Sarepta Pops on Walking Data from Duchenne Muscular Dystrophy Trial

Andrew Klips  |

Shares of Cambridge, Massachusetts-based Sarepta Therapeutics Inc. (SRPT) are soaring today on reports that its experimental drug eteplirsen improved walking ability in patients with Duchenne Muscular Dystrophy (DMD) in a phase IIb clinical trial. DMD is a rare genetic disorder with no approved treatments that causes severe and progressive muscle loss in boys. The crippling disease is caused by a gene mutation in the protein dystrophin, which is critical to muscle fiber function.

Sarepta, formerly AVI Biopharma until a name and ticker change in July, said that the boys treated with 50mg/kg of eteplirsen were able to walk an average of 89.4 meters further than boys in the placebo arm of the study. The results were measured in a standard six-minute walk test after 48 weeks of treatment. In addition to walking further than controls, patients on eteplirsen actually walked 21 meters further at the end of the study than they could walk at the beginning.

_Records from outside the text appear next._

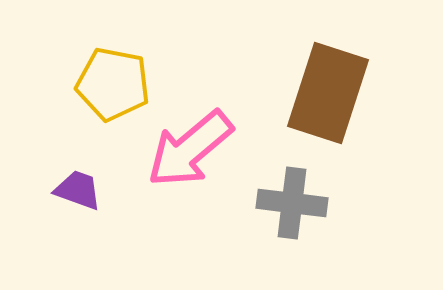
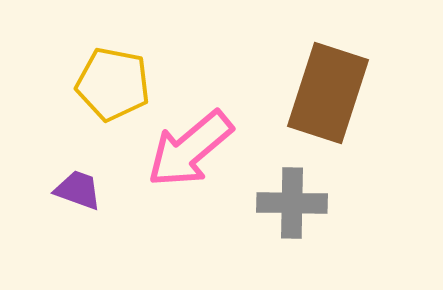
gray cross: rotated 6 degrees counterclockwise
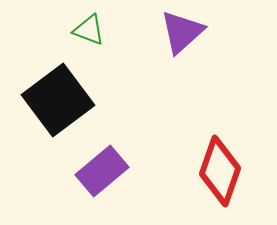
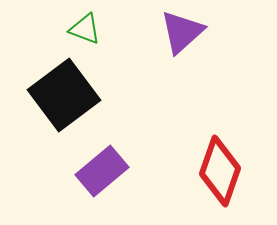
green triangle: moved 4 px left, 1 px up
black square: moved 6 px right, 5 px up
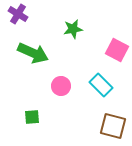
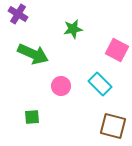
green arrow: moved 1 px down
cyan rectangle: moved 1 px left, 1 px up
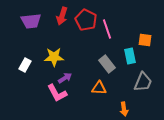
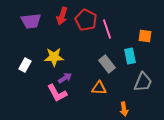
orange square: moved 4 px up
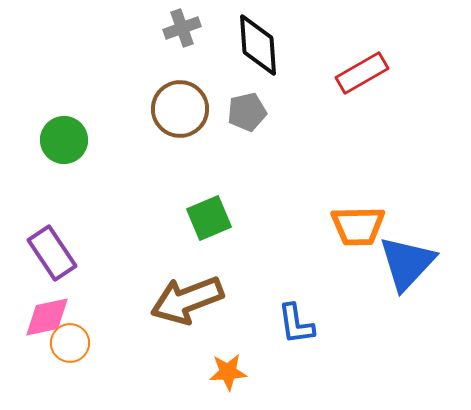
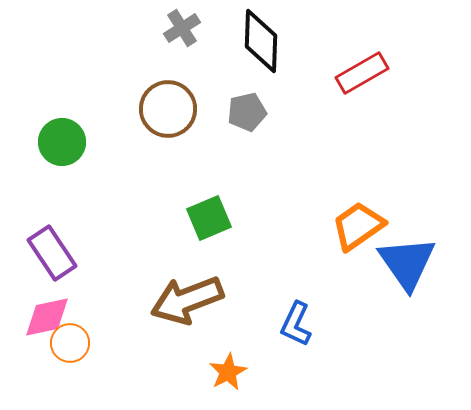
gray cross: rotated 12 degrees counterclockwise
black diamond: moved 3 px right, 4 px up; rotated 6 degrees clockwise
brown circle: moved 12 px left
green circle: moved 2 px left, 2 px down
orange trapezoid: rotated 146 degrees clockwise
blue triangle: rotated 18 degrees counterclockwise
blue L-shape: rotated 33 degrees clockwise
orange star: rotated 24 degrees counterclockwise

Subscribe to get our Daily Fix delivered to you inbox 5 days a week

In the 12-patient trial, eteplirsen administered once weekly at either 30 mg/kg or 50 mg/kg for 48 weeks (n=8) resulted in a statistically significant increase in dystrophin-positive fibers to 47 percent of what is considered normal. The placebo/delayed treatment cohort, which had received 24 weeks of eteplirsen at either 30 mg/kg or 50 mg/kg following 24 weeks of placebo (n=4), also showed a statistically significant increase in dystrophin-positive fibers to 38.3% of normal.
No safety concerns were cited in the study.

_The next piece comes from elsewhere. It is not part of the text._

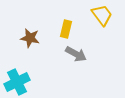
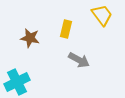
gray arrow: moved 3 px right, 6 px down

It’s a small trial, but the results are very promising. "We are extremely excited about these data, as they demonstrate that longer-term treatment with eteplirsen is translating to continued and unprecedented increases in both dystrophin production and clinical benefit across various subgroups of DMD patients involved in this study," said Sarepta CEO Chris Garabedian.

Shares of Sarepta had been crushed earlier this year as preliminary data did not show much of a statistical improvement in dystrophin levels or walking distance. Shares – upwardly adjusted for a 1 for six reverse stock split – fell to just over $3 per share on the lackluster data.

Shares have been on the mend ever since and closed Tuesday trading at $14.99. With today’s data, shares have surged more than 100 percent to above $30 per share in early trading.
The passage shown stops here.